VRM-30 is projected to reach initial operational capability in 2021 and deploy as part of Carrier Air Wing (CVW) Two embarked aboard Carl Vinson, under the command of Carrier Strike Group (CSG) One.
“This is an exciting time for our Navy and especially for carrier strike groups,” said Rear Adm. Timothy J. Kott, commander, CSG 1. “The MV-22 Osprey has already proven effective in a wide range of operations, including humanitarian assistance and disaster relief, amphibious assault, and medical evacuation missions. We are eager to take full advantage of the Navy’s variant of the Osprey, which gives us options we did not have before.”
As the Carrier Onboard Delivery (COD) aircraft, the CMV-22 will transport personnel, mail, supplies and high-priority cargo from shore bases to aircraft carriers at sea.
“The CMV-22B is a great addition to the advanced carrier air wing,” said Capt. Matt Thrasher, commander, CVW-2. “With our increased capacity of the E-2D Advanced Hawkeye and EA-18G Growler, kinetic capacity of the FA-18 E/F Super Hornets, fifth generation capabilities of the F-35C Lightning II, and the agile logistical support of the CMV-22B Osprey, CVW-2 provides the most modern and lethal capabilities to the strike group and fleet commanders.”
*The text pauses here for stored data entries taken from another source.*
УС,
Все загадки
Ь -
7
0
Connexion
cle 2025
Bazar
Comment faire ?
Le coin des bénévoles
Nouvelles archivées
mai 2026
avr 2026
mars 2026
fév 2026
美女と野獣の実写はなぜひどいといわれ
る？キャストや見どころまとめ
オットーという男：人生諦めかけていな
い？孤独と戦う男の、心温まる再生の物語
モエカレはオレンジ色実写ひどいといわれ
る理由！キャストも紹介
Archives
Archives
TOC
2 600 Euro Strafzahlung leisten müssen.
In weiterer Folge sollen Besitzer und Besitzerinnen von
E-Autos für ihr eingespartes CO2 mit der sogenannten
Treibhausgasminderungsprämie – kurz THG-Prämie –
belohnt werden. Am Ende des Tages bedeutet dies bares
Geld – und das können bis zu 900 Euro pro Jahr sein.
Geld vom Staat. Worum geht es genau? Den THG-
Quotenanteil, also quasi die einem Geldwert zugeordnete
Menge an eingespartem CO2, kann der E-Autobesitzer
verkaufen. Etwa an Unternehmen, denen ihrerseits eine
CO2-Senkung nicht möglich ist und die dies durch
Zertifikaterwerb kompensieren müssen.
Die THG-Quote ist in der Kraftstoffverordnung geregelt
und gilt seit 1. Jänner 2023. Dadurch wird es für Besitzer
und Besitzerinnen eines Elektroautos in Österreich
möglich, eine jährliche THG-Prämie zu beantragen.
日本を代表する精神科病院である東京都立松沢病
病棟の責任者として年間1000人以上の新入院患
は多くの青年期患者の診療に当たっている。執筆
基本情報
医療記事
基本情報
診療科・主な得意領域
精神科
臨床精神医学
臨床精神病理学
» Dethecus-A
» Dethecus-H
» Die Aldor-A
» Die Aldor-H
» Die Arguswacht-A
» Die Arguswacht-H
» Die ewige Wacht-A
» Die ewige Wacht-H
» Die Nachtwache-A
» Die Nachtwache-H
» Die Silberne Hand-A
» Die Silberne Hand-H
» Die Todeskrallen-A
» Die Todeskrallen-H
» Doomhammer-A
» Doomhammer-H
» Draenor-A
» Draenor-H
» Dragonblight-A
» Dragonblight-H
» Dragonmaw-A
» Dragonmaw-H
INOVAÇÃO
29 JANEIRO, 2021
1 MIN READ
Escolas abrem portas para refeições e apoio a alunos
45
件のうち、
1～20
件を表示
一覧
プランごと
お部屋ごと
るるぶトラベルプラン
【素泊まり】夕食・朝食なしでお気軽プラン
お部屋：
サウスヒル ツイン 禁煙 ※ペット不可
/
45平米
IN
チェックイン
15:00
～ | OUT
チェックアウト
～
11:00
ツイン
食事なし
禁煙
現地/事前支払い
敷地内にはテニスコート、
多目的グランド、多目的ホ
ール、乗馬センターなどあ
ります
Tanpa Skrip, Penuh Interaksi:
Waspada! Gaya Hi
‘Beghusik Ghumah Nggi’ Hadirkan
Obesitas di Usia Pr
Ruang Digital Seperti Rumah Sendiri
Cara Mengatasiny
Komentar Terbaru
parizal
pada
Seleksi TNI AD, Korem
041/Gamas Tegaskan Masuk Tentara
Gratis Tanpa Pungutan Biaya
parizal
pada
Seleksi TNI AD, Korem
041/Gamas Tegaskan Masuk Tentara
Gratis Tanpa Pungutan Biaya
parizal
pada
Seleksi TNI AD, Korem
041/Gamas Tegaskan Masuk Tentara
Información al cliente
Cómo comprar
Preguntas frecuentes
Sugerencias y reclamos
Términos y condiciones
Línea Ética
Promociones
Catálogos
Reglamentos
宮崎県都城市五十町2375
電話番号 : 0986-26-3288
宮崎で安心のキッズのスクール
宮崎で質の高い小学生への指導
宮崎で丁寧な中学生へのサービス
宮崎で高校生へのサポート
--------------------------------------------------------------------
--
In order to support fifth generation aircraft, Vinson received major upgrades during a 17-month maintenance availability, making Vinson the first aircraft carrier equipped to support both the F-35C Lightning II and the CMV-22B Osprey.
“These historic events are all in support of one goal,” said Capt. Matthew Paradise, Vinson’s commanding officer. “Ensuring our personnel are well equipped and well taken care of. Having the newest technology, coupled with the superb skill of our personnel, is what continues to ensure we are the mightiest Navy in the world.”